Wrestling: Hay, Wiker taking Wolves to the mats

For the 2018-2019 season, Sequim High wrestling is going a bit retro — with hope that experienced hands can revive a struggling program.

Rich Hay — a longtime assistant, middle school coach and former SHS varsity leader — joins Erik Wiker to co-coach the Wolves this winter, along with a host of assistant coaches that includes former varsity head coach Steve Chinn.

“We’re all committed to doing a big rebuild,” Hay said.

SHS’s wrestling program has seen its share of ups and downs in recent years, from winless campaigns in 2012-2013 and 2013-2014 to 5-3 and 6-2 marks the seasons following.

But last year’s squad finished without a league meet win and ended with just a handful of boys on the roster, Hay noted, and most of them went on to graduate. There are more experienced girls on this year’s team than boys, Hay said.

One of the goals of the coaching staff that takes over after two years under Bill Schroepfer is to reconnect programs between Sequim Middle School and Sequim High School, and figure SMS’s wrestling coaches — Hay and Wiker, for about the past 15 years — are good fits for that transition.

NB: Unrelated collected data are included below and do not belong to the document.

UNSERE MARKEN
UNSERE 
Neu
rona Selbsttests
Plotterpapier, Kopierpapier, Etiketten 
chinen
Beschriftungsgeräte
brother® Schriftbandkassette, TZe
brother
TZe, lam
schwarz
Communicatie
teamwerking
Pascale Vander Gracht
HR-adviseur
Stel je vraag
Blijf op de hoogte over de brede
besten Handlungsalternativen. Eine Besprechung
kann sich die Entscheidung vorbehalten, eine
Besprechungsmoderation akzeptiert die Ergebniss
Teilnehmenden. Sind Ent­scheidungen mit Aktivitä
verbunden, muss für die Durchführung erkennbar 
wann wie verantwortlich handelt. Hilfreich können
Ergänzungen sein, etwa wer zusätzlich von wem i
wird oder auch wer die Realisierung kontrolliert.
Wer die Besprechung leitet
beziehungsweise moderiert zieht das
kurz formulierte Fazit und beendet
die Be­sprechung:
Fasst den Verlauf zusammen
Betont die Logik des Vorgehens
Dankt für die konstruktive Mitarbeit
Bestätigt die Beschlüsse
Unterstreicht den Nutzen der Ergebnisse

“We’ve already seen the benefit of that (connection),” Wiker said. “They’re not as intimidated; they know how we’re going to be (as coaches). It’s easier, recruiting-wise.”

“There’s just no bridge (from middle school to high school),” Hay said. “Very few kids would make the jump.”

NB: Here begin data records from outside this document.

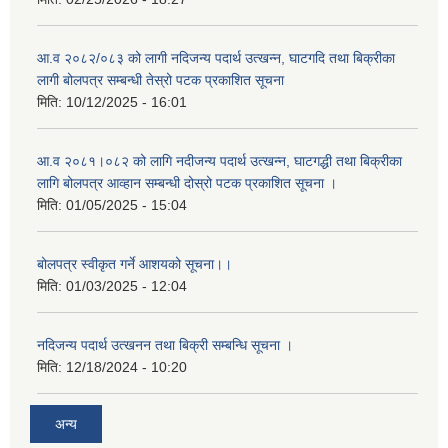
आ.व २०८२/०८३ को लागी नदिजन्य पदार्थ उत्खन्न, घाटगदि तथा बिक्रीका
लागी बोलपत्र सम्बन्धी तेस्रो पटक प्रकाशित सूचना
मिति:
10/12/2025 - 16:01
आ.व २०८१।०८२ को लागि नदीजन्य पदार्थ उत्खन्न, घाटगद्धी तथा बिक्रीका
लागि बोलपत्र आव्हान सम्बन्धी दोस्रो पटक प्रकाशित सूचना ।
मिति:
01/05/2025 - 15:04
बोलपत्र स्वीकृत गर्ने आशयको सूचना।।
मिति:
01/03/2025 - 12:04
नदिजन्य पदार्थ उत्खनन तथा बिक्री सम्बन्धि सूचना ।
मिति:
12/18/2024 - 10:20
अन्य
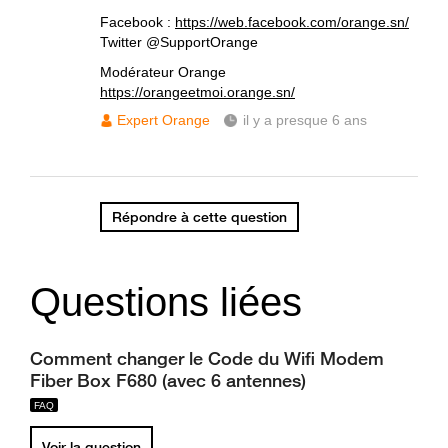
Facebook :
https://web.facebook.com/orange.sn/
Twitter @SupportOrange
Modérateur Orange
https://orangeetmoi.orange.sn/
Expert Orange
il y a presque 6 ans
Répondre à cette question
Questions liées
Comment changer le Code du Wifi Modem
Fiber Box F680 (avec 6 antennes)
Voir la question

Wiker, who was in the midst of earning a degree on top of his full-time teaching job and his nearly year-round SHS varsity football coaching position, said he had some trepidation in taking on another coaching job. But when Hay said he’d sign on to co-coach, Wiker agreed.

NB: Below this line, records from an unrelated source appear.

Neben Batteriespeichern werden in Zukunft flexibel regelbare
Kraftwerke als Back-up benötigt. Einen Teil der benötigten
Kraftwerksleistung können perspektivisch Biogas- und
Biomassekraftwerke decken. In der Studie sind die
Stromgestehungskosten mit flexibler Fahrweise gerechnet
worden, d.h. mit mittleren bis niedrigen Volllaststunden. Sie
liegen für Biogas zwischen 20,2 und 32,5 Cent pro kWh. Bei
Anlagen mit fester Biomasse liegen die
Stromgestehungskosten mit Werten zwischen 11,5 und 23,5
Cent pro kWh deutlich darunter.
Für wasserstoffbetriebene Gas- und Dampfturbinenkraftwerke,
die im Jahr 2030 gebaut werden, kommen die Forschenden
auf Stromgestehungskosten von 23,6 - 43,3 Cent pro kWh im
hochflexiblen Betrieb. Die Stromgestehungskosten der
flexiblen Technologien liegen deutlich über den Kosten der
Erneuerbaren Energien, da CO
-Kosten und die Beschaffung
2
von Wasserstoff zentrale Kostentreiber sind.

“It’s how well we’ve worked together that’s made it possible,” Wiker said.

Hay can oversee practice plans and overall instruction while Wiker can help promote the program within the school, Hay said.

When the teams have to split — boys wrestling at one tournament, the girls at another — Wiker will head up the boys squad and Hay will oversee the girls. But many of the tournaments they are scheduling, Hay said, are combined tourneys so they won’t have to split the coaching responsibilities too much.

They’ll also have plenty of help. Assistants include several recent grads from Dakota Hinton and Michael Latimer on the boys’ side to Aylee Bennett and Jillian Hutchison-Blouin on the girls’.

The assistant staff also includes Charles Drabek, a former SHS wrestling head coach, and Chinn, who was Sequim High’s head wrestling coach in 1988 when Hay joined the program as an assistant.

“It’s one coach for about every four kids (here); they’ll get some learning,” Chinn said at a recent practice.

Hay said it may take two or three years for SHS’s boys wrestling to develop into a strong program — sooner for the girls, he said — but having the link established between the schools is a good place to start.

“We (will) get that pipeline going; that’s the lifeline of the thing,” Hay said.